Monday, October 7, 2013


Scout Hall
Post #1


Synesthesia is a condition in which one sense (for example, hearing) is simultaneously perceived with one or more additional sense such as sight. Another form of synesthesia joins objects such as letters, shapes, numbers or people's names with a sensory perception such as smell, color or flavor. The word synesthesia comes from two Greek words, syn (together) and aisthesis (perception). Therefore, synesthesia literally means "joined perception."
Synesthesia can involve any of the senses. The most common form, colored letters and numbers, occurs when someone always sees a certain color in response to a certain letter of the alphabet or number. For example, a synesthete (a person with synesthesia) might see the word "plane" as green or the number 4 as brown. There are also synesthetes who hear sounds in response to smell, who smell in response to touch, or who feel something in response to sight. Just about any combination of the senses is possible. There are some people who possess synesthesia involving three or even more senses, but this is extremely rare.
Synesthetic perceptions are specific to each person. Different people with synesthesia almost always disagree on their perceptions. In other words, if one synesthete thinks that the letter "q" is colored blue, another synesthete might see "q" as orange.
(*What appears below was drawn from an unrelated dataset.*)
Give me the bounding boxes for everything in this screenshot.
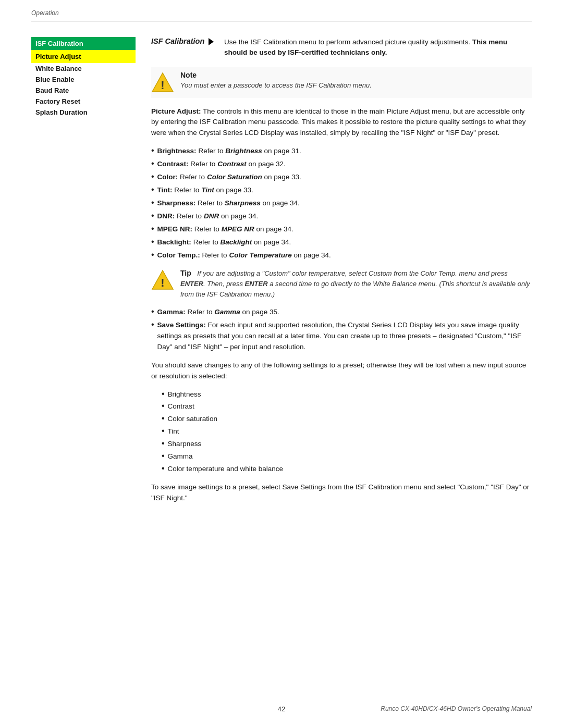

Synesthetic perceptions are:
- Involuntary: synesthetes do not actively think about their perceptions; they just happen.
- Projected: rather than experiencing something in the "mind's eye," as might happen when you are asked to imagine a color, a synesthete often actually sees a color projected outside of the body.
- Durable and generic: the perception must be the same every time; for example, if you taste chocolate when you hear Beethoven's Violin Concerto, you must always taste chocolate when you hear it; also, the perception must be generic -- that is, you may see colors or lines or shapes in response to a certain smell, but you would not see something complex such as a room with people and furniture and pictures on the wall.
- Memorable: often, the secondary synesthetic perception is remembered better than the primary perception; for example, a synesthete who always associates the color purple with the name "Laura" will often remember that a woman's name is purple rather than actually remembering "Laura."
- Emotional: the perceptions may cause emotional reactions such as pleasurable feelings.
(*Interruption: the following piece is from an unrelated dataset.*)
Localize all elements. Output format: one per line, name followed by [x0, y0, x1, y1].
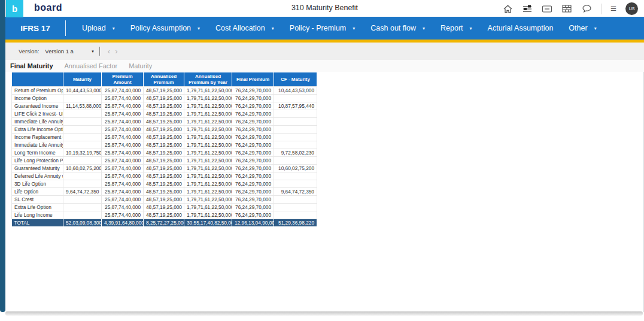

Estimates for the number of people with synesthesia range from 1 in 200 to 1 in 100,000. There are probably many people who have the condition but do not realize what it is.
Synesthetes tend to be:
- Women: in the U.S., studies show that three times as many women as men have synesthesia; in the U.K., eight times as many women have been reported to have it. The reason for this difference is not known.
- Left-handed: synesthetes are more likely to be left-handed than the general population.
-Neurologically normal: synesthetes are of normal (or possibly above average) intelligence, and standard neurological exams are normal.
- In the same family: synesthesia appears to be inherited in some fashion; it seems to be a dominant trait and it may be on the X-chromosome.